Nascent: A Collaborative Exhibition between The Studio and 171 Cedar Arts Center

On an early morning walk in Corning, New York, there is a warm, electric glow likely to catch your eye on the corner of East First and Cedar Street. The light comes from a neon installation by James Ronner and is part of a stunning gallery exhibition, Nascent, in the Houghton Gallery at 171 Cedar Arts Center.  

A Paperclip: An International Symbol of Solidarity also used by MacGyver by James Ronner. Photo Credit Erica Simon

Upon entering the space, it is surprising to see that those dynamic neon paperclips are reflected on the surface of William Gudenrath’s precise, Venetian-style reticello glassware. An airy, precarious flameworked installation by Stephen Brucker, Illusion of Inclusion, is juxtaposed with the exuberant colors and inviting texture of Christa Westbrook’s blown sculptures, Yellow Jellyfish and Red Coral.  

This inaugural exhibition showcases a survey of glass artwork made by staff members from The Studio of The Corning Museum of Glass. Twenty-two objects are on display, made by artists Stephen Brucker, James Geekie, Christopher Giordano, William Gudenrath, Jason Hitchcock, James Ronner, Amy Schwartz, Christa Westbrook, and Richard Whiteley. From a team that has dedicated their careers to supporting artists, students, and visitors in The Studio community, this is a rare opportunity to showcase their own artwork here in Corning. The show was curated by Stephen Brucker, special projects manager at The Studio, and Beth Landin, executive director at 171 Cedar Arts Center. 

Nascent on view at the Houghton Gallery in 171 Cedar Arts Center’s Drake House.
Nascent on view at the Houghton Gallery in 171 Cedar Arts Center’s Drake House.
Nascent on view at the Houghton Gallery in 171 Cedar Arts Center’s Drake House.
Nascent on view at the Houghton Gallery in 171 Cedar Arts Center’s Drake House.

While all the art features glass, the techniques on display include blown, cold worked, kiln cast, flameworked, and neon work. “The diversity of work represented in this show is a reflection of the range of ability and the depth of knowledge, skill, and creativity that our team brings to The Studio,” says Studio Director Amy Schwartz. “Even the illuminated pedestals were fabricated by our Facility Coordinator, Kyle Lavery.

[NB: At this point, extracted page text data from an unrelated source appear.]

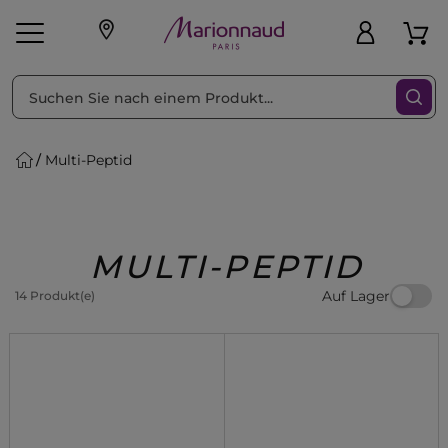
sortieren nach
Filter
Multi-Peptid
sönliche Geschenke
s
Angebote
Treueprogramm
Outlet
MULTI-PEPTID
Auf Lager
14 Produkt(e)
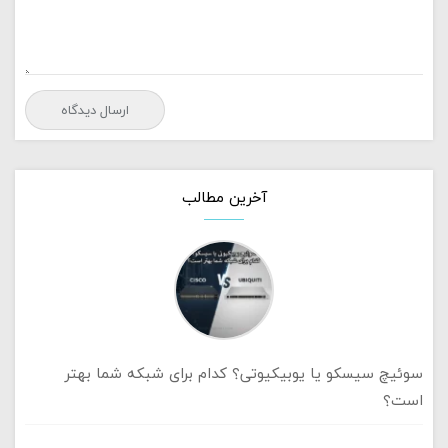
آخرین مطالب
سوئیچ سیسکو یا یوبیکیوتی؟ کدام برای شبکه شما بهتر
است؟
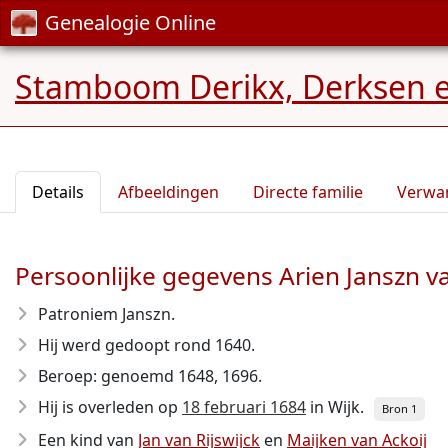
Genealogie Online
Stamboom Derikx, Derksen e
Details
Afbeeldingen
Directe familie
Verwa
Persoonlijke gegevens Arien Janszn va
Patroniem Janszn.
Hij werd gedoopt rond 1640.
Beroep: genoemd 1648, 1696.
Hij is overleden op
18 februari 1684
in Wijk.
Bron 1
Een kind van
Jan van Rijswijck
en
Maijken van Ackoij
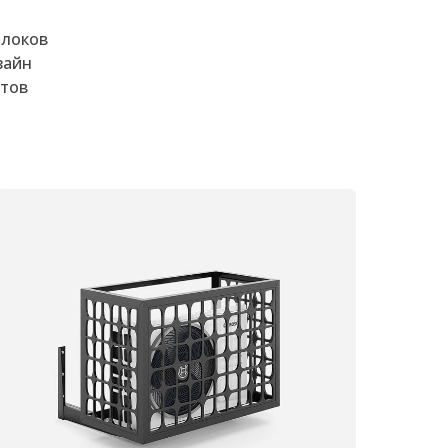
блоков
зайн
нтов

There wasn’t space enough to showcase all of the talented artists on our staff, so I encourage people to look for the work of others from The Studio around the community.” 

The artists come from different stages in their careers. Senior Program Manager Richard Whiteley, whose cast glass sculptures have been accessioned in the permanent collection at the Museum, has work situated beside three sculptures by Studio Assistant Jason Hitchcock, an emerging artist. The exhibition strips any hierarchy and presents the artists equally as peers: each artwork is expertly crafted and beautifully displayed. Co-curator Beth Landin commented that this show is a wonderful opportunity for Studio team members to “see their co-workers in a new light—even if that light is neon!” 

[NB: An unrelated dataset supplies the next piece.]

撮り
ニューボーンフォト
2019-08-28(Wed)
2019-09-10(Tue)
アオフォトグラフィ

Multi-media aquatic sculptures by Jason Hitchcock, flameworked glass and driftwood.
Multi-media aquatic sculptures by Jason Hitchcock, flameworked glass and driftwood. Photo Credit Erica Simon
Lung by Richard Whiteley, cast glass.
Lung by Richard Whiteley, cast glass. Photo Credit Erica Simon

Founded in 1968, 171 Cedar Arts Center is a not-for-profit multi-arts community center that presents performances in dance and music, exhibitions of fine arts, and offers educational programs in visual arts, ceramics, music, dance, fitness, culinary arts, language, theater, and more. The center is committed to proving artistically dynamic, community-centered, collaborative programming. 

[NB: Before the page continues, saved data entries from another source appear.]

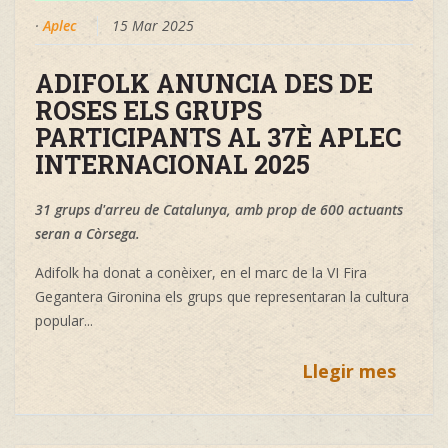
·
Aplec
15 Mar 2025
ADIFOLK ANUNCIA DES DE
ROSES ELS GRUPS
PARTICIPANTS AL 37È APLEC
INTERNACIONAL 2025
31 grups d'arreu de Catalunya, amb prop de 600 actuants
seran a Còrsega.
Adifolk ha donat a conèixer, en el marc de la VI Fira
Gegantera Gironina els grups que representaran la cultura
popular...
Llegir mes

“Community collaborations like this one between The Studio and 171 Cedar Arts are one of the things that makes Corning a wonderful place to live and work. I’m excited that Beth Landin and I put our heads together to create this nascent partnership,” says Schwartz. 

We encourage you to view Nascent at the Houghton Gallery in 171 Cedar Arts Center’s Drake House. A public reception will take place Friday, January 31 from 5-8 pm during Urban Arts Crawl. The artwork will remain on display through February 21, 2020.